Earlier I wrote about the change to the Daylight Saving Time and how it could cause lots of lost time and money for IT and Dev folks (potentially offsetting any savings through energy). Well, I now have first-hand experience of how things can go awry and end up costing.
My company has a production environment that is running a combination of Windows 2000 Servers and Tomcat/Weblogic Application Servers. In preparation for the Daylight Saving Time switch, we used a utility created by Microsoft called TZedit (Google it here) which is designed to allow you to manually adjust the start and end dates for Daylight Saving Time to change the start date of DST. This worked great, or so we thought. The problem was, that on the surface, everything appeared to work fine, the Timezone and time reported by the Windows system looked correct. However, deep within the bowels of the operating system, something else was going on. When the Java Virtual Machine (JVM) used by both Tomcat and Weblogic tried to get the system time, it was mysteriously offset by 5 hours, causing any date functions within our product to be offset by 5 hours (not good when you have a time-reporting program that captures check-in times).
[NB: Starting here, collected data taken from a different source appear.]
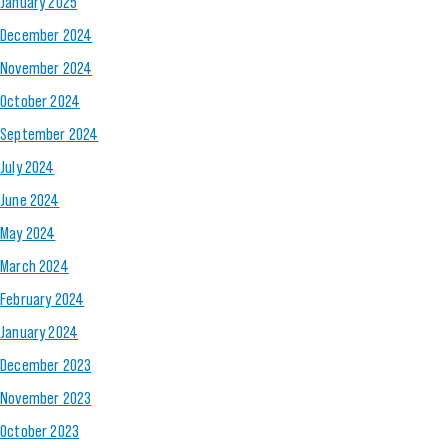
January 2025
December 2024
November 2024
October 2024
September 2024
July 2024
June 2024
May 2024
March 2024
February 2024
January 2024
December 2023
November 2023
October 2023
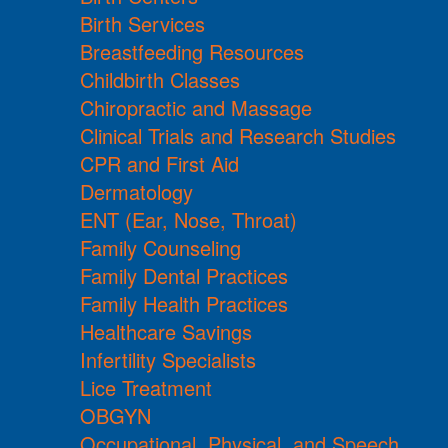
Birth Services
Breastfeeding Resources
Childbirth Classes
Chiropractic and Massage
Clinical Trials and Research Studies
CPR and First Aid
Dermatology
ENT (Ear, Nose, Throat)
Family Counseling
Family Dental Practices
Family Health Practices
Healthcare Savings
Infertility Specialists
Lice Treatment
OBGYN
Occupational, Physical, and Speech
We were able to identify that the time was offset by writing a mini Java application that simply read the time and timezone from the system. This confirmed the issue. Therefore, we used the tried and true method to fix, reboot the server. After doing this, all dates were automagically corrected. Then came the client explanations, my wonderful job, and the data clean up for transactions that were offset, not my job, thank goodness.
If you use the Microsoft TZedit to change your Daylight Saving Time start date in preparation for the change in 2007 AND you are using a Java Virtual Machine that relies on system dates, be sure that you reboot your system immediately or right after you use the TZedit application.
So, in my mind, we are losing money with this DST change…oh well!